Collected data
↓

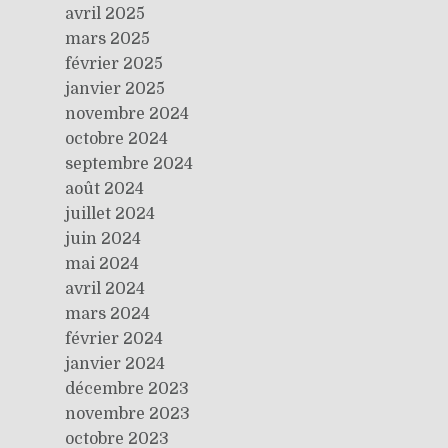
avril 2025
mars 2025
février 2025
janvier 2025
novembre 2024
octobre 2024
septembre 2024
août 2024
juillet 2024
juin 2024
mai 2024
avril 2024
mars 2024
février 2024
janvier 2024
décembre 2023
novembre 2023
octobre 2023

↑

▶ _WHAT IS BEING ASKED_:
Could you reproduce the entries verbatim, leaving out all pictures?

▶ _ANSWER AREA_:
avril 2025
mars 2025
février 2025
janvier 2025
novembre 2024
octobre 2024
septembre 2024
août 2024
juillet 2024
juin 2024
mai 2024
avril 2024
mars 2024
février 2024
janvier 2024
décembre 2023
novembre 2023
octobre 2023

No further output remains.